«Это были вполне взрослые парни и девушки. И у каждого верхом на шее радостно подпрыгивал и строил глумливые злобные рожи небольшенький тролль-карикатурист, работающий вместо бумаги и глины на живой человеческой плоти. Первый тролль ненавидел поэта Гумилева, а потому обрядил свое изделие в десантный камуфляж и наделил чрезвычайно высоким плоским лбом и надменным левым глазом, правый отправив с отсутствующим видом разглядывать что-то незначительное далеко в стороне. Второй тролль решил поглумиться над Есениным, нахлобучив на блаженно-смазливое личико сикось-накось обкромсанный куст золотистых волос. Третий доставил на выставку Ахматову-карлицу в черном монашеском платье с обрезанным подолом, из-под которого выглядывали коротенькие коромыслица ножек со ступнями, вывернутыми внутрь до состояния практически параллельного друг дружке».
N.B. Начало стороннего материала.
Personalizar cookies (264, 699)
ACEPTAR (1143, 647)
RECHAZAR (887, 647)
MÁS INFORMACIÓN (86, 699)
И это только начало жуткого шествия. В американском немом кино был популярный жанр physical соmedy, где смех вызывала спонтанная изобретательность, с какой комики лупили друг друга. Формально жанра «physical tragedy», где фатальные оплеухи людям раздает природа, не существует, но многие страницы «Интернационала дураков» уходят именно в «физическую трагедию». Что водит пером автора, когда он возводит в квадрат литературы эти недружеские шаржи природы? Смех сквозь слезы? Или «утробное ржание с тихим всхлипыванием в подушку», как у Ерофеева Венедикта, по его методе: «...трагедию с фарсом, музыку с сверхпрозаизмом, и так что это было б исподтишка и неприметно, все жанры слить в один — от рондо до пародии, на меньшее я не иду»
[3]. На меньшее не идет и Мелихов. Веселье сквозь боль — подход не оригинальный, но всегда трудный. Излюбленный метод Мелихова.Вот по ходу действия мелиховский герой в попытке сдержать слезы уже не сострадания, а содрогания укрывается от глаз спутницы в уборную: «Опытный регулировщик нежелательных эмоций, я начал без промедления наносить себе разные мелкие отвлекающие членовредительства <…> и, наконец, поняв, что паллиативы не помогут, я в отчаянии хватил себя по тем нежным частям, от которых меня когда-то хотел освободить Командорский. Подействовало безотказно. Я сдавленно взвыл и, выпуча глаза, просидел с разинутым ртом минуты три, прежде чем решился осторожно выдохнуть. Наверняка она решила, что у меня понос, но я был выше этих суетностей, опуская себя на стул бережно, словно растрескавшуюся хрустальную вазу».